* Task directions *
The part to set down runs from the first line of the data below through the line with "Village Manager David", inclusive; write it exactly and leave out the pictures.

────────────────────────────────────────

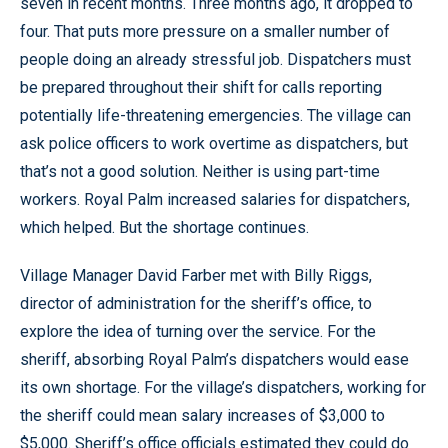
seven in recent months. Three months ago, it dropped to
four. That puts more pressure on a smaller number of
people doing an already stressful job. Dispatchers must
be prepared throughout their shift for calls reporting
potentially life-threatening emergencies. The village can
ask police officers to work overtime as dispatchers, but
that’s not a good solution. Neither is using part-time
workers. Royal Palm increased salaries for dispatchers,
which helped. But the shortage continues.
Village Manager David Farber met with Billy Riggs,
director of administration for the sheriff’s office, to
explore the idea of turning over the service. For the
sheriff, absorbing Royal Palm’s dispatchers would ease
its own shortage. For the village’s dispatchers, working for
the sheriff could mean salary increases of $3,000 to
$5,000. Sheriff’s office officials estimated they could do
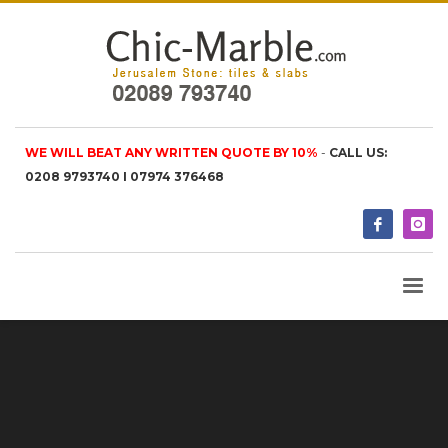
WE WILL BEAT ANY WRITTEN QUOTE BY 10%
-
CALL US:
0208 9793740 I 07974 376468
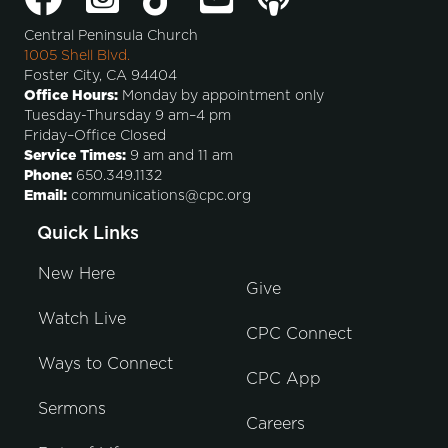
Central Peninsula Church
1005 Shell Blvd.
Foster City, CA 94404
Office Hours:
Monday by appointment only
Tuesday-Thursday 9 am–4 pm
Friday–Office Closed
Service Times:
9 am and 11 am
Phone:
650.349.1132
Email:
communications@cpc.org
Quick Links
New Here
Give
Watch Live
CPC Connect
Ways to Connect
CPC App
Sermons
Careers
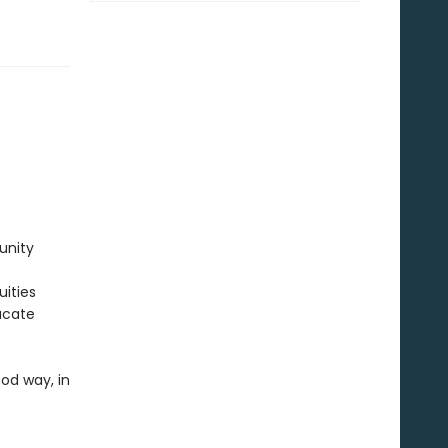
unity
uities
ucate
ood way, in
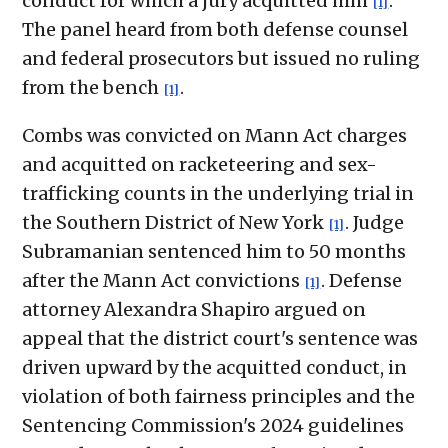
conduct for which a jury acquitted him
.
[1]
The panel heard from both defense counsel
and federal prosecutors but issued no ruling
from the bench
.
[1]
Combs was convicted on Mann Act charges
and acquitted on racketeering and sex-
trafficking counts in the underlying trial in
the Southern District of New York
. Judge
[1]
Subramanian sentenced him to 50 months
after the Mann Act convictions
. Defense
[1]
attorney Alexandra Shapiro argued on
appeal that the district court's sentence was
driven upward by the acquitted conduct, in
violation of both fairness principles and the
Sentencing Commission's 2024 guidelines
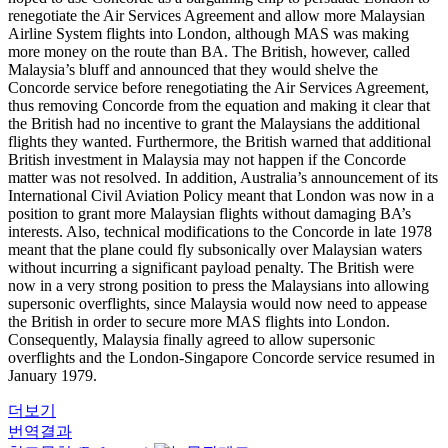
renegotiate the Air Services Agreement and allow more Malaysian
Airline System flights into London, although MAS was making
more money on the route than BA. The British, however, called
Malaysia’s bluff and announced that they would shelve the
Concorde service before renegotiating the Air Services Agreement,
thus removing Concorde from the equation and making it clear that
the British had no incentive to grant the Malaysians the additional
flights they wanted. Furthermore, the British warned that additional
British investment in Malaysia may not happen if the Concorde
matter was not resolved. In addition, Australia’s announcement of its
International Civil Aviation Policy meant that London was now in a
position to grant more Malaysian flights without damaging BA’s
interests. Also, technical modifications to the Concorde in late 1978
meant that the plane could fly subsonically over Malaysian waters
without incurring a significant payload penalty. The British were
now in a very strong position to press the Malaysians into allowing
supersonic overflights, since Malaysia would now need to appease
the British in order to secure more MAS flights into London.
Consequently, Malaysia finally agreed to allow supersonic
overflights and the London-Singapore Concorde service resumed in
January 1979.
더보기
번역결과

────────────────────────────────────────

* Exercise answer *
seven in recent months. Three months ago, it dropped to
four. That puts more pressure on a smaller number of
people doing an already stressful job. Dispatchers must
be prepared throughout their shift for calls reporting
potentially life-threatening emergencies. The village can
ask police officers to work overtime as dispatchers, but
that’s not a good solution. Neither is using part-time
workers. Royal Palm increased salaries for dispatchers,
which helped. But the shortage continues.
Village Manager David Farber met with Billy Riggs,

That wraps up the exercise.